2017-05-31   23:56:00+00:00 | 0.050334 | 0.050334 | 0.050334 | 0.050334 | 0
-- | -- | -- | -- | -- | --
2017-05-31 23:57:00+00:00 | 0.050334 | 0.050334 | 0.050334 | 0.050334 | 0
2017-05-31 23:58:00+00:00 | 0.050334 | 0.050334 | 0.050334 | 0.050334 | 0
2017-05-31 23:59:00+00:00 | 0.050334 | 0.050334 | 0.050334 | 0.050334 | 0
2017-06-01 00:00:00+00:00 |   |   |   |   | 0
2017-06-01 00:01:00+00:00 | 0.09981799 | 0.09981799 | 0.09981799 | 0.09981799 | 2.25752429
2017-06-01 00:02:00+00:00 | 0.09981799 | 0.09981799 | 0.09981799 | 0.09981799 | 0
There is an empty row on 2017-06-01 which seem to explain the error. I'm investing this now to determine the root cause.
fredfortier commented 6 years ago

Waiting for #54 and #53 to complete validation.

fredfortier commented 6 years ago

After even more testing, I still observed instances of NaN entries during auto-ingestion. I believe that it's a caching issue with the writer and reader but it's hard to pinpoint the exact root cause. We may consider disabling auto-ingestion temporally as these issues don't seem to occur when populating the bundles separately.
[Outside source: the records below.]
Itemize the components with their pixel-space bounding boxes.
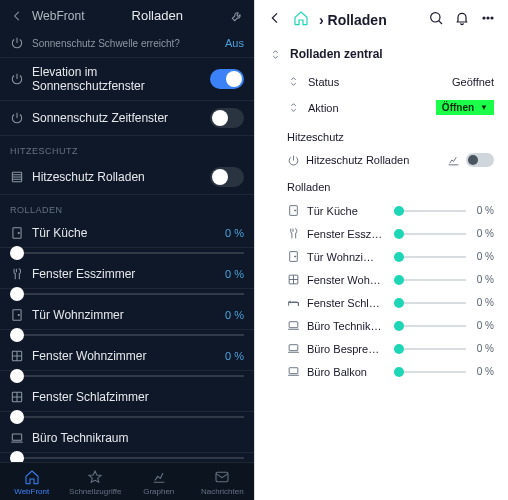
laptop-icon: [287, 365, 300, 378]
toggle-zeitfenster[interactable]: [210, 108, 244, 128]
nav-nachrichten[interactable]: Nachrichten: [191, 469, 255, 496]
slider[interactable]: [10, 334, 244, 336]
laptop-icon: [287, 342, 300, 355]
door-icon: [10, 226, 24, 240]
group-title: Rolladen zentral: [269, 41, 494, 69]
back-icon[interactable]: [267, 10, 283, 29]
rolladen-row: Büro Technikr… 0 %: [269, 314, 494, 337]
row-elevation: Elevation im Sonnenschutzfenster: [0, 58, 254, 101]
bottom-nav: WebFront Schnellzugriffe Graphen Nachric…: [0, 462, 254, 500]
rolladen-row: Fenster Esszi… 0 %: [269, 222, 494, 245]
laptop-icon: [10, 431, 24, 445]
slider[interactable]: [10, 457, 244, 459]
status-row: Status Geöffnet: [269, 69, 494, 94]
power-icon: [10, 72, 24, 86]
row-hitzeschutz: Hitzeschutz Rolladen: [269, 149, 494, 171]
rolladen-row: Büro Besprec… 0 %: [269, 337, 494, 360]
section-hitzeschutz: HITZESCHUTZ: [0, 136, 254, 160]
door-icon: [287, 250, 300, 263]
updown-icon: [287, 101, 300, 114]
action-dropdown[interactable]: Öffnen▼: [436, 100, 494, 115]
slider[interactable]: [10, 293, 244, 295]
bell-icon[interactable]: [454, 10, 470, 29]
rolladen-row: Fenster Schlaf… 0 %: [269, 291, 494, 314]
row-zeitfenster: Sonnenschutz Zeitfenster: [0, 101, 254, 136]
home-icon[interactable]: [293, 10, 309, 29]
page-title: Rolladen: [92, 8, 222, 23]
door-icon: [287, 204, 300, 217]
webfront-app: WebFront Rolladen Sonnenschutz Schwelle …: [0, 0, 254, 500]
rolladen-row: Fenster Schlafzimmer: [0, 383, 254, 412]
slider[interactable]: [10, 416, 244, 418]
chart-icon[interactable]: [447, 154, 460, 167]
rolladen-row: Büro Balkon 0 %: [269, 360, 494, 383]
rolladen-row: Tür Küche 0 %: [0, 219, 254, 248]
page-title: › Rolladen: [319, 12, 418, 28]
search-icon[interactable]: [428, 10, 444, 29]
window-icon: [10, 390, 24, 404]
toggle-elevation[interactable]: [210, 69, 244, 89]
left-header: WebFront Rolladen: [0, 0, 254, 29]
more-icon[interactable]: [480, 10, 496, 29]
aus-value: Aus: [225, 37, 244, 49]
toggle-hitzeschutz[interactable]: [466, 153, 494, 167]
back-icon[interactable]: [10, 9, 24, 23]
power-icon: [287, 154, 300, 167]
bed-icon: [287, 296, 300, 309]
updown-icon: [269, 48, 282, 61]
rolladen-row: Büro Technikraum: [0, 424, 254, 453]
rolladen-row: Tür Küche 0 %: [269, 199, 494, 222]
slider[interactable]: [10, 375, 244, 377]
slider[interactable]: [394, 325, 466, 327]
window-icon: [10, 349, 24, 363]
toggle-hitzeschutz[interactable]: [210, 167, 244, 187]
power-icon: [10, 111, 24, 125]
door-icon: [10, 308, 24, 322]
rolladen-row: Fenster Esszimmer 0 %: [0, 260, 254, 289]
nav-graphen[interactable]: Graphen: [127, 469, 191, 496]
power-icon: [10, 36, 24, 50]
section-hitzeschutz: Hitzeschutz: [269, 121, 494, 149]
wrench-icon[interactable]: [230, 9, 244, 23]
row-hitzeschutz: Hitzeschutz Rolladen: [0, 160, 254, 195]
rolladen-row: Fenster Wohn… 0 %: [269, 268, 494, 291]
section-rolladen: ROLLADEN: [0, 195, 254, 219]
slider[interactable]: [10, 252, 244, 254]
nav-schnellzugriffe[interactable]: Schnellzugriffe: [64, 469, 128, 496]
window-icon: [287, 273, 300, 286]
slider[interactable]: [394, 279, 466, 281]
shutter-icon: [10, 170, 24, 184]
slider[interactable]: [394, 210, 466, 212]
slider[interactable]: [394, 256, 466, 258]
status-value: Geöffnet: [452, 76, 494, 88]
row-schwelle[interactable]: Sonnenschutz Schwelle erreicht? Aus: [0, 29, 254, 58]
slider[interactable]: [394, 233, 466, 235]
slider[interactable]: [394, 348, 466, 350]
action-row: Aktion Öffnen▼: [269, 94, 494, 121]
section-rolladen: Rolladen: [269, 171, 494, 199]
nav-webfront[interactable]: WebFront: [0, 469, 64, 496]
rolladen-row: Fenster Wohnzimmer 0 %: [0, 342, 254, 371]
rolladen-row: Tür Wohnzimmer 0 %: [0, 301, 254, 330]
rolladen-row: Tür Wohnzim… 0 %: [269, 245, 494, 268]
app-name: WebFront: [32, 9, 84, 23]
laptop-icon: [287, 319, 300, 332]
slider[interactable]: [394, 302, 466, 304]
fork-icon: [287, 227, 300, 240]
slider[interactable]: [394, 371, 466, 373]
right-header: › Rolladen: [255, 0, 508, 37]
updown-icon: [287, 75, 300, 88]
neo-app: › Rolladen Rolladen zentral Status Geöff…: [254, 0, 508, 500]
fork-icon: [10, 267, 24, 281]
avn3r commented 6 years ago

No worries.

Just make sure to document about manual ingest on the documentation for both Installation and beginner tutorial so people know they first have to ingest and how should they ingest. Current documentation doesn't talk much about manual ingesting besides the parameters available.

avn3r commented 6 years ago

...

avn3r commented 6 years ago

Seems all error have been fixed with 0.3.8+. Feel free to go ahead and close this issue.

lenak25 commented 6 years ago

@abnera , closing this issue with regards to your last comment.